▶ WHAT THE EXERCISE ASKS
What is needed is an exact copy of the lines in the entries below from the one holding "Expert Opinions: Beard Butter Vs. Balm." through the one holding "How to set this ringtone on your phone?", pictures excluded.

▶ Excerpts from a dataset
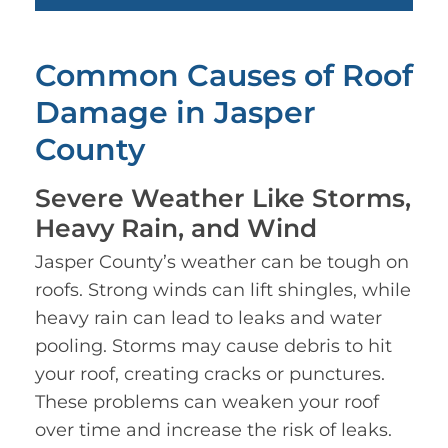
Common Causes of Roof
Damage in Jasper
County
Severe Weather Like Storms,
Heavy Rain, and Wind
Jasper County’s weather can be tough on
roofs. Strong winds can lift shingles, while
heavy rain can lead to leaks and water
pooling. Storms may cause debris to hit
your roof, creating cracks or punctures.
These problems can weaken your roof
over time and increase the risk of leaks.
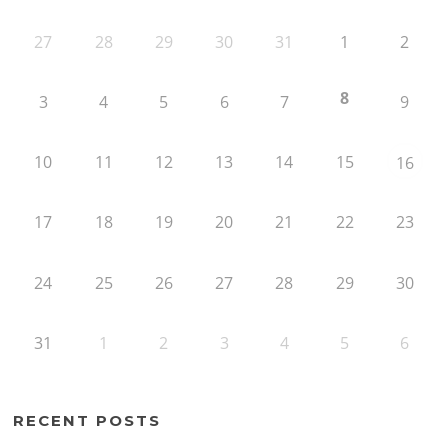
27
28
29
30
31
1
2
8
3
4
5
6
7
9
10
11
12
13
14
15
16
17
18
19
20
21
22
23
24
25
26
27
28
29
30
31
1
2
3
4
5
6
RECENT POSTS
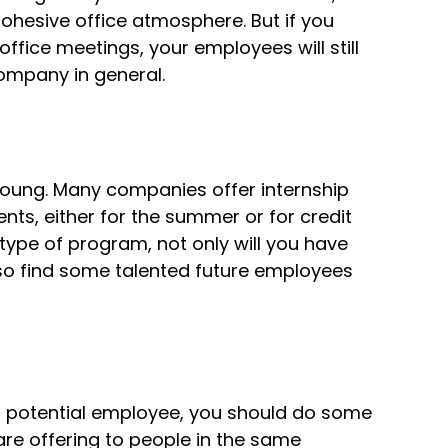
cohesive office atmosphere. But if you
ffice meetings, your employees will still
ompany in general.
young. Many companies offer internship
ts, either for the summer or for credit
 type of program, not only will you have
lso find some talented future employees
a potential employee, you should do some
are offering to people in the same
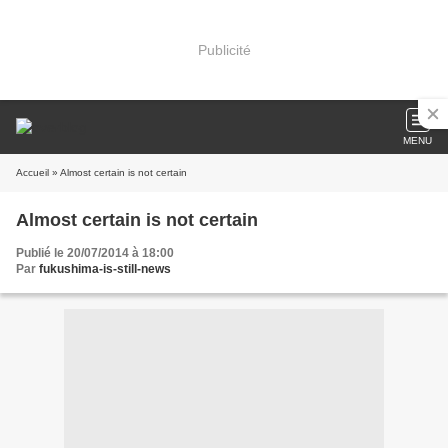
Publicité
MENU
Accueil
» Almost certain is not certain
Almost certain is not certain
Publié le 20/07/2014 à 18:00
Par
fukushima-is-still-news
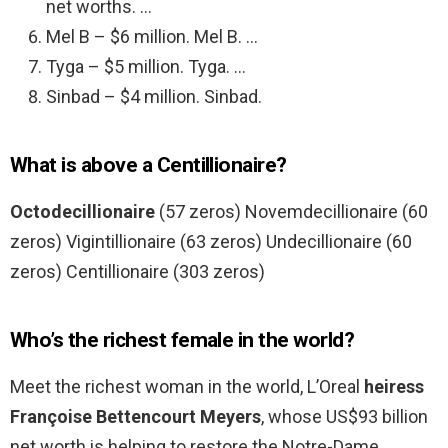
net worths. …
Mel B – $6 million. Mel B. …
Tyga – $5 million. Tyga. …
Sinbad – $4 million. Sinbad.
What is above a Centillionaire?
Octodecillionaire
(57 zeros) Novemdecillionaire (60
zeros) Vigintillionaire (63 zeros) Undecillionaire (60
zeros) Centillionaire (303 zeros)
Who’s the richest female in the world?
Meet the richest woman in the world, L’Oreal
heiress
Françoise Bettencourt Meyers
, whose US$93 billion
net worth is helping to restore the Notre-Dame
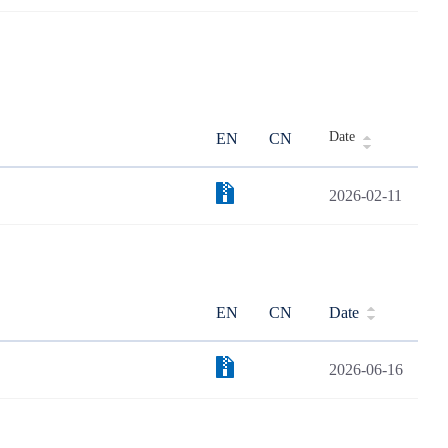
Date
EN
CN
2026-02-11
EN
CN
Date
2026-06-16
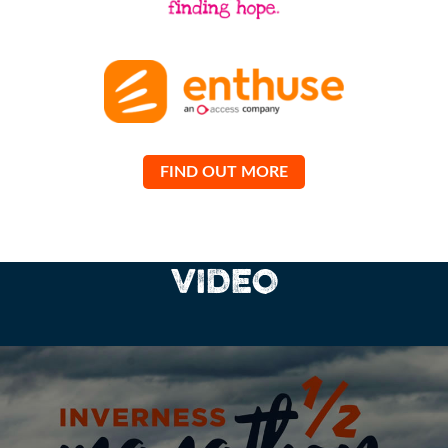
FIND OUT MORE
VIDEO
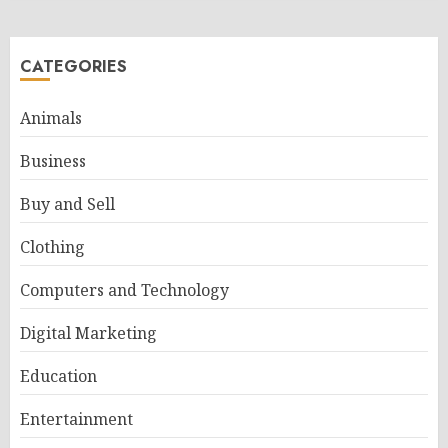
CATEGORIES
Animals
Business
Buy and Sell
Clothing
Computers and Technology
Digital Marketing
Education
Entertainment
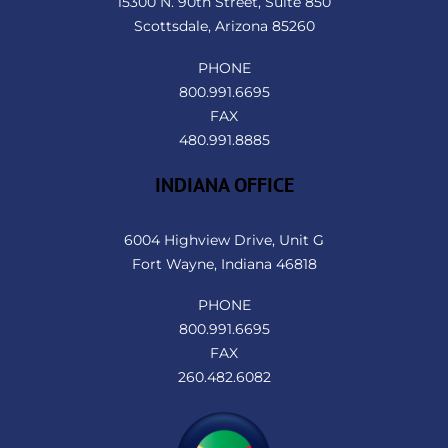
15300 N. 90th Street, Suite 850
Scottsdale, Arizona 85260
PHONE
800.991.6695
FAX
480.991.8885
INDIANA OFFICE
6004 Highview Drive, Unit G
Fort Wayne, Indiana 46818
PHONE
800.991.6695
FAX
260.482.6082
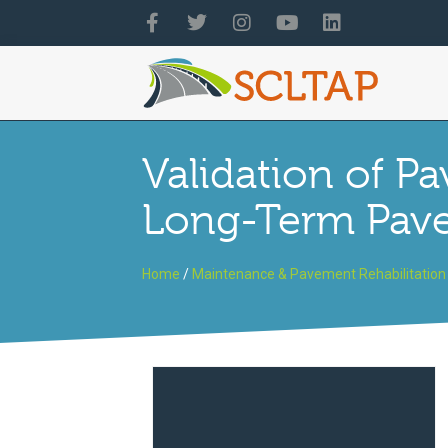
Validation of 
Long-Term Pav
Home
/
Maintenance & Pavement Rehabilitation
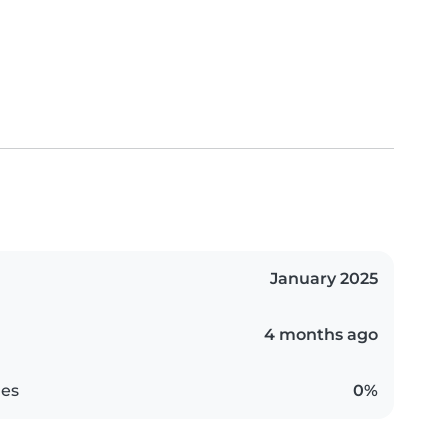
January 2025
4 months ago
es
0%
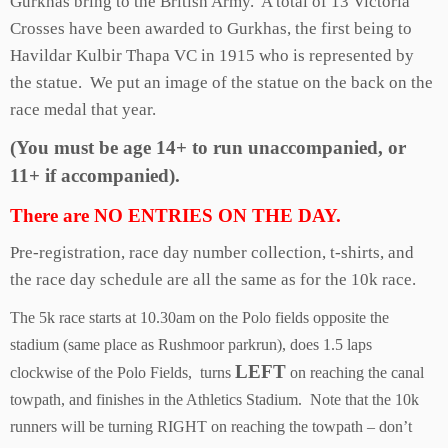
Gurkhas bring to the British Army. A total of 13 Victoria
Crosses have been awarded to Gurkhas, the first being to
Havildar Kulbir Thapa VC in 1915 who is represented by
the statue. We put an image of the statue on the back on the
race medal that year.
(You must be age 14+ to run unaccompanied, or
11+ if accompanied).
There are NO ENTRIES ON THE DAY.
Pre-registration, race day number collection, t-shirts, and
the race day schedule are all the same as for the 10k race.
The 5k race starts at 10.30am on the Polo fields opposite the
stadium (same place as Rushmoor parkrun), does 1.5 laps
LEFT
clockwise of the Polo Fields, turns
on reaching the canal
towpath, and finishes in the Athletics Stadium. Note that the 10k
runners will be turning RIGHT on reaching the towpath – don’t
* * *
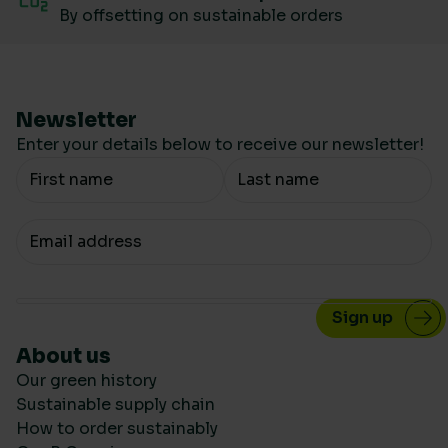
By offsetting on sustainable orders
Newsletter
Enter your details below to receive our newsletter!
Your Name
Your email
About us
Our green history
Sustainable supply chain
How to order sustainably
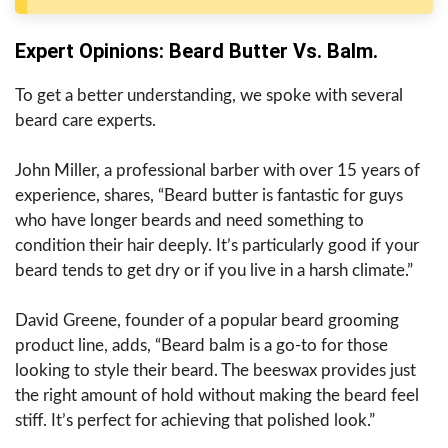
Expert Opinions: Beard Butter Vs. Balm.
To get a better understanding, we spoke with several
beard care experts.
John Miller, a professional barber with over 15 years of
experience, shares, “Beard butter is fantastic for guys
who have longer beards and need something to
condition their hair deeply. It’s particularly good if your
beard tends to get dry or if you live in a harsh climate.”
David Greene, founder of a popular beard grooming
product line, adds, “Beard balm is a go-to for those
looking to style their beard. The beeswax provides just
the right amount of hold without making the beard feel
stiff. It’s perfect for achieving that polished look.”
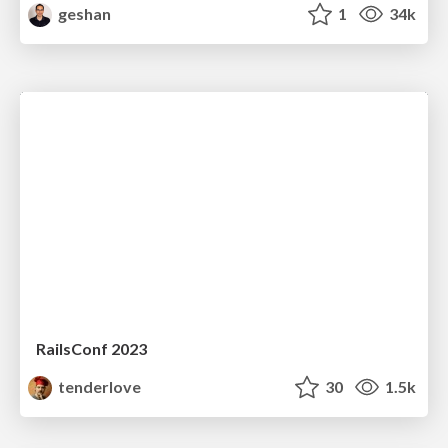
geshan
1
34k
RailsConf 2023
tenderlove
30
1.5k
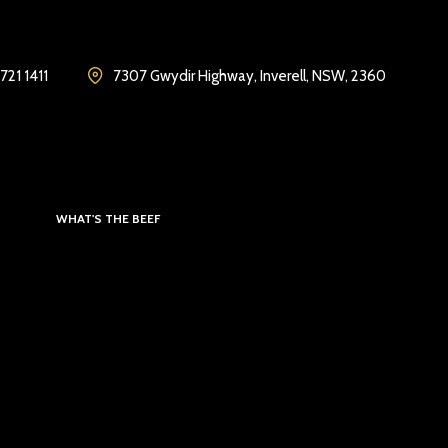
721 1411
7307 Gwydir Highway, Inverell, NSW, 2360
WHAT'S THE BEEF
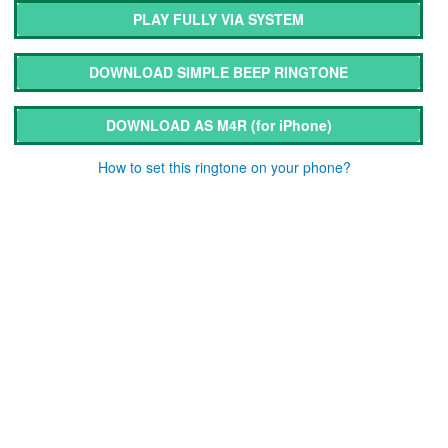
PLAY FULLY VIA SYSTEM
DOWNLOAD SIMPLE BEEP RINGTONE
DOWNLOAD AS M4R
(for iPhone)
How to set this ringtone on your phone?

▶ TASK RESPONSE
Expert Opinions: Beard Butter Vs. Balm.
To get a better understanding, we spoke with several
beard care experts.
John Miller, a professional barber with over 15 years of
experience, shares, “Beard butter is fantastic for guys
who have longer beards and need something to
condition their hair deeply. It’s particularly good if your
beard tends to get dry or if you live in a harsh climate.”
David Greene, founder of a popular beard grooming
product line, adds, “Beard balm is a go-to for those
looking to style their beard. The beeswax provides just
the right amount of hold without making the beard feel
stiff. It’s perfect for achieving that polished look.”
geshan
1
34k
RailsConf 2023
tenderlove
30
1.5k
721 1411
7307 Gwydir Highway, Inverell, NSW, 2360
WHAT'S THE BEEF
PLAY FULLY VIA SYSTEM
DOWNLOAD SIMPLE BEEP RINGTONE
DOWNLOAD AS M4R
(for iPhone)
How to set this ringtone on your phone?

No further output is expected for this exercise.